Jesús contesta a la pregunta de sus discípulos poniendo a un niño pequeño como modelo. Esta respuesta contiene múltiples aspectos. En el niño observamos debilidad e incapacidad. También vemos en él franqueza inocente y confiada esperanza. Ahí es don de el niño constituye un modelo. Al mismo tiempo representa el nuevo nacimiento, la creación siempre renovada, el retorno cíclico. Lo que siempre nos conmueve en el niño pequeño débil e incapaz que solicita la indulgencia y el amor, es la pureza paradisíaca original, la inocencia. En esa primordialidad también percibimos la totalidad cósmica, al mismo tiempo que el recuerdo de nuestro envejecimiento y la necesidad de «volver a ser niños» cuando nuestra vida se acerca a su fin.
Lo que no quiere decir que el reino de Dios deba ser proclamado sólo para hombres que hayan alcanzado un cierto grado de madurez. La capacidad de recibir las palabras de la verdad divina no está, desde luego, determinada por el volumen cerebral. Donde las palabras de verdad penetran y donde se comprenden, es en el corazón, porque ahí es donde reside el espíritu inmortal. Por eso el niño pequeño es tan «maduro» como el adulto para el reino de Dios. .
Aquel que se humilla será el más grande en el Reino de los Cielos, tal es la respuesta de Jesús. Apunta así, sobre todo, contra el orgullo espiritual, primero de todos los pecados mortales, que cierra inexorablemente las puertas del cielo. Y para reforzar su intención, añade: «Y aquel que escandaliza a uno de esos pequeños que creen mí, más le valiera que se le atase una muela de molino al cuello y se le arrojara al mar.» Porque si es necesario guiar nuestras vidas hasta convertirnos en seres juiciosos y responsables, otro tanto puede decirse de mantener lo que en nosotros hay de inocente y puro al ejemplo del niño. La obra del mal consiste en reducir y en destruir, y no podemos impedirlo. El mundo no es un paraíso; es una imperfección donde el mal tiene su lugar. «Es preciso que llegue el escándalo», dice Jesús, «pero ¡ay de aquel por quien el escándalo llegue!».
Nuestro deber es crecer y convertirnos en hombres maduros, responsables y razonables. Debemos servirnos de nuestra razón y, según nuestra capacidad, ampliar nuestro saber. Pero este cometido no debe ocultar la vista del modelo que el niño, en su inocencia, constituye.

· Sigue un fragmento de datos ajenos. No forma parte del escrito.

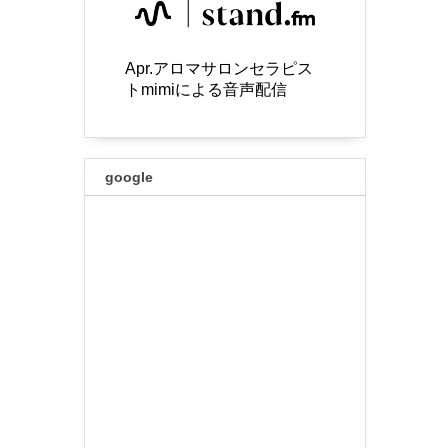
Apr.アロマサロンセラピス
トmimiによる音声配信
google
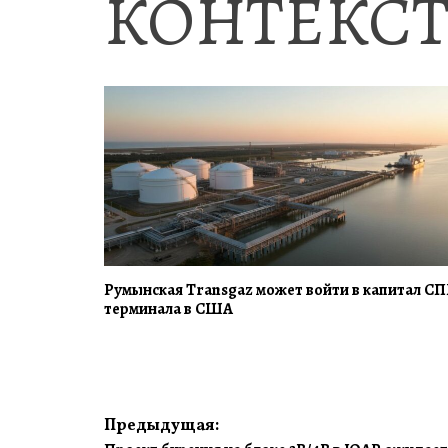
КОНТЕКСТ
Румынская Transgaz может войти в капитал СП
терминала в США
Навигация
Предыдущая:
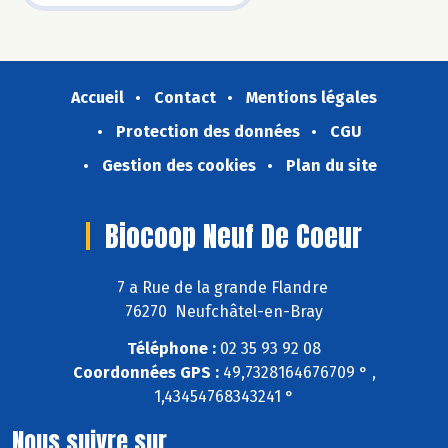
Accueil
Contact
Mentions légales
Protection des données
CGU
Gestion des cookies
Plan du site
Biocoop Neuf De Coeur
7 a Rue de la grande Flandre
76270 Neufchâtel-en-Bray
Téléphone :
02 35 93 92 08
Coordonnées GPS :
49,7328164676709 ° ,
1,43454768343241 °
Nous suivre sur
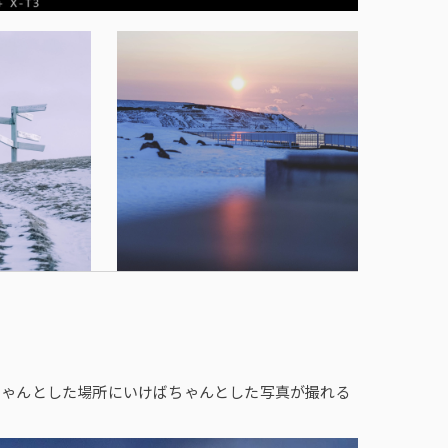
ちゃんとした場所にいけばちゃんとした写真が撮れる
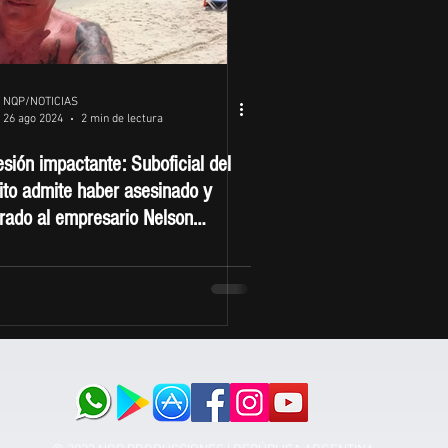
NQP/NOTICIAS
26 ago 2024
2 min de lectura
sión impactante: Suboficial del
ito admite haber asesinado y
rado al empresario Nelson
ro en Santa Cruz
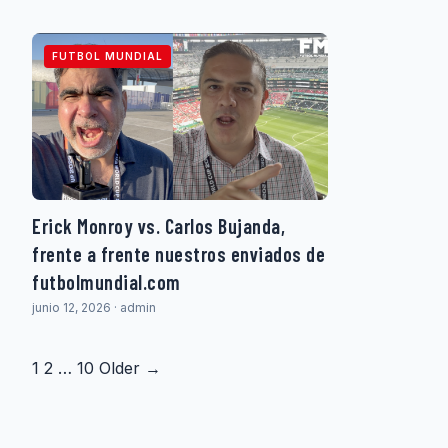
FUTBOL MUNDIAL
Erick Monroy vs. Carlos Bujanda,
frente a frente nuestros enviados de
futbolmundial.com
junio 12, 2026 · admin
Paginación
1
2
…
10
Older →
de
entradas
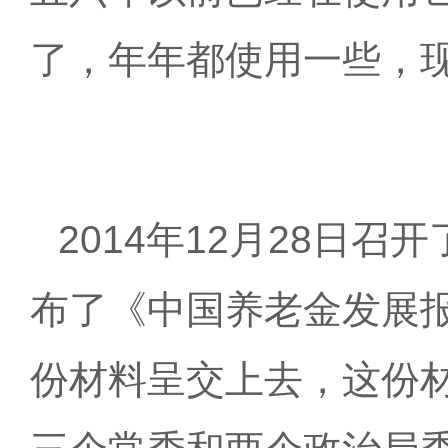
了，年年都使用一些，
2014年12月28日
布了《中国养老金发展报
份材料呈交上去，这份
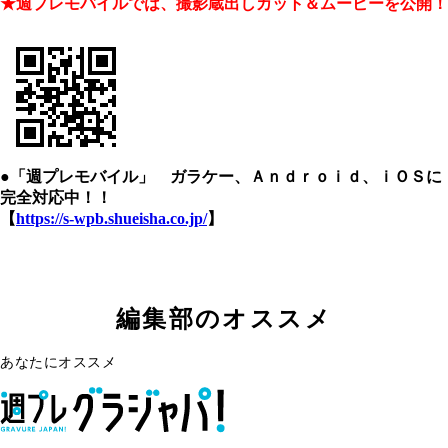
★週プレモバイルでは、撮影蔵出しカット＆ムービーを公開！
●「週プレモバイル」 ガラケー、Ａｎｄｒｏｉｄ、ｉＯＳに
完全対応中！！
【
https://s-wpb.shueisha.co.jp/
】
編集部のオススメ
あなたにオススメ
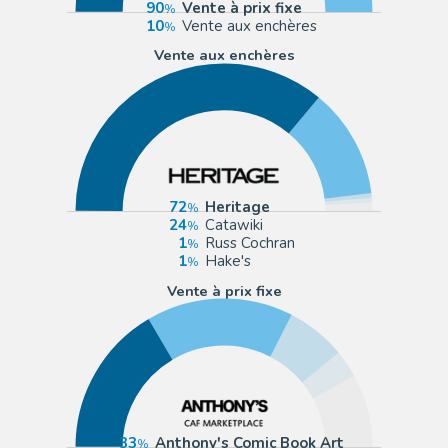
90
Vente à prix fixe
10
Vente aux enchères
Vente aux enchères
72
Heritage
24
Catawiki
1
Russ Cochran
1
Hake's
Vente à prix fixe
33
Anthony's Comic Book Art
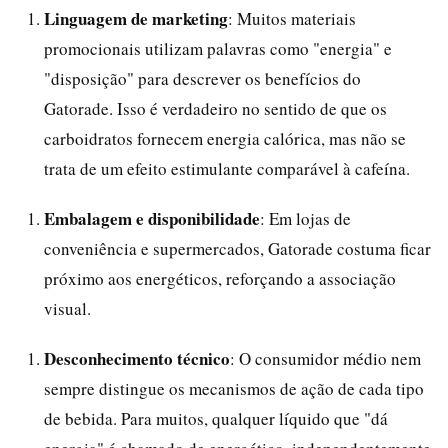
Linguagem de marketing
: Muitos materiais
promocionais utilizam palavras como "energia" e
"disposição" para descrever os benefícios do
Gatorade. Isso é verdadeiro no sentido de que os
carboidratos fornecem energia calórica, mas não se
trata de um efeito estimulante comparável à cafeína.
Embalagem e disponibilidade
: Em lojas de
conveniência e supermercados, Gatorade costuma ficar
próximo aos energéticos, reforçando a associação
visual.
Desconhecimento técnico
: O consumidor médio nem
sempre distingue os mecanismos de ação de cada tipo
de bebida. Para muitos, qualquer líquido que "dá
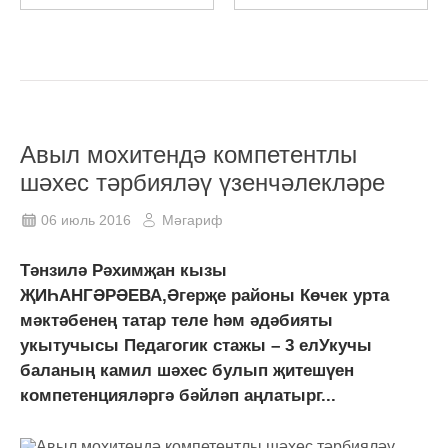
Авыл мохитендә компетентлы
шәхес тәрбияләү үзенчәлекләре
06 июль 2016
Мәгариф
Тәнзилә Рәхимҗан кызы
ҖИҺАНГӘРӘЕВА,Әгерҗе районы Көчек урта
мәктәбенең татар теле һәм әдәбияты
укытучысы Педагогик стажы – 3 елУкучы
баланың камил шәхес булып җитешүен
компетенцияләргә бәйләп аңлатырг...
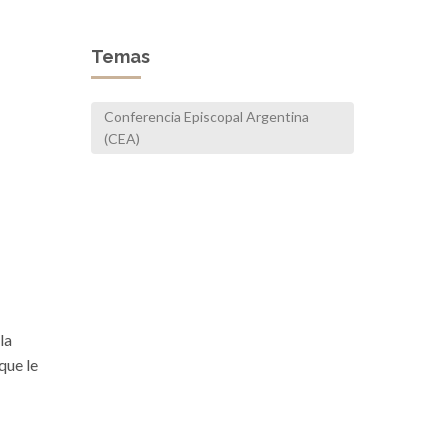
Temas
Conferencia Episcopal Argentina
(CEA)
la
que le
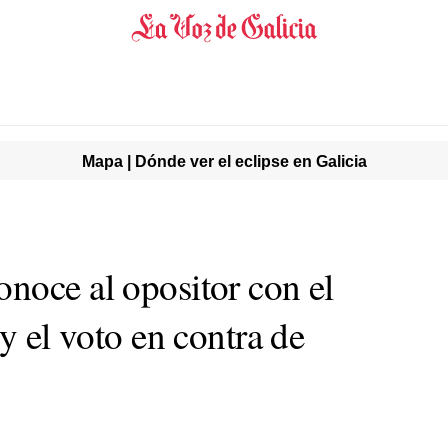
Mapa | Dónde ver el eclipse en Galicia
noce al opositor con el
 y el voto en contra de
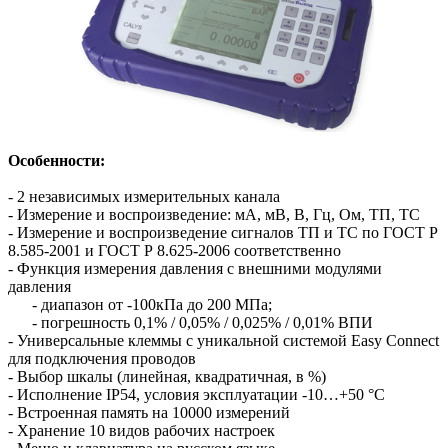
Особенности:
- 2 независимых измерительных канала
- Измерение и воспроизведение: мА, мВ, В, Гц, Ом, ТП, ТС
- Измерение и воспроизведение сигналов ТП и ТС по ГОСТ Р
8.585-2001 и ГОСТ Р 8.625-2006 соответственно
- Функция измерения давления с внешними модулями
давления
- диапазон от -100кПа до 200 МПа;
- погрешность 0,1% / 0,05% / 0,025% / 0,01% ВПИ
- Универсальные клеммы с уникальной системой Easy Connect
для подключения проводов
- Выбор шкалы (линейная, квадратичная, в %)
- Исполнение IP54, условия эксплуатации -10…+50 °С
- Встроенная память на 10000 измерений
- Хранение 10 видов рабочих настроек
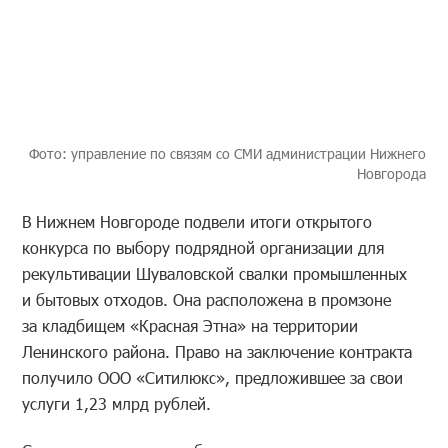
Фото: управление по связям со СМИ администрации Нижнего
Новгорода
В Нижнем Новгороде подвели итоги открытого
конкурса по выбору подрядной организации для
рекультивации Шуваловской свалки промышленных
и бытовых отходов. Она расположена в промзоне
за кладбищем «Красная Этна» на территории
Ленинского района. Право на заключение контракта
получило ООО «Ситилюкс», предложившее за свои
услуги 1,23 млрд рублей.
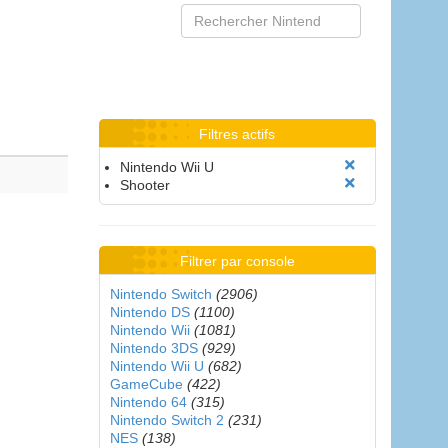
Filtres actifs
Nintendo Wii U
Shooter
Filtrer par console
Nintendo Switch
(2906)
Nintendo DS
(1100)
Nintendo Wii
(1081)
Nintendo 3DS
(929)
Nintendo Wii U
(682)
GameCube
(422)
Nintendo 64
(315)
Nintendo Switch 2
(231)
NES
(138)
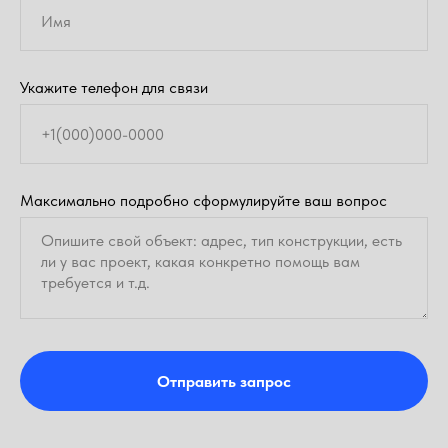
Укажите телефон для связи
Максимально подробно сформулируйте ваш вопрос
Отправить запрос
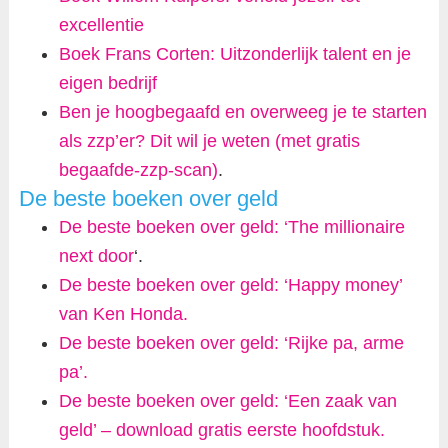
excellentie
Boek Frans Corten: Uitzonderlijk talent en je
eigen bedrijf
Ben je hoogbegaafd en overweeg je te starten
als zzp’er? Dit wil je weten (met gratis
begaafde-zzp-scan)
.
De beste boeken over geld
De beste boeken over geld: ‘The millionaire
next door
‘.
De beste boeken over geld: ‘Happy money’
van Ken Honda.
De beste boeken over geld: ‘Rijke pa, arme
pa’.
De beste boeken over geld: ‘Een zaak van
geld’ – download gratis eerste hoofdstuk.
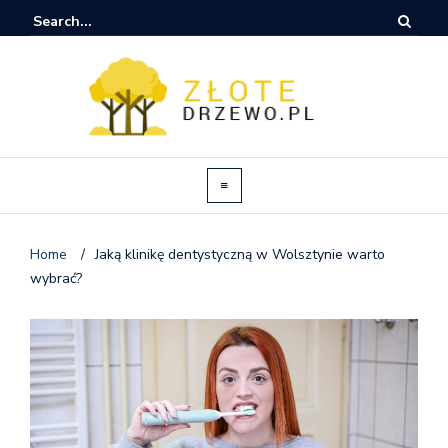
Home
/
Jaką klinikę dentystyczną w Wolsztynie warto
wybrać?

Justamente en él encontramos a la creación en su totalidad: desde el punto de vista microcósmico es el grano de mostaza que debe abrirse camino hasta llegar a ser un árbol majestuoso, cósmicamente es una expresión del proceso de creación continua y, en fin, en el plano metacósmico, representa la misericordia divina que dispensa sin solución de continuidad la nueva vida. Podemos entonces comprender verdaderamente que estas palabras del Hijo del hombre nos conciernen a todos: «Dejad a los niños venir a mí, no se lo impidáis; porque el Reino de Dios es de los que se parecen a ellos.»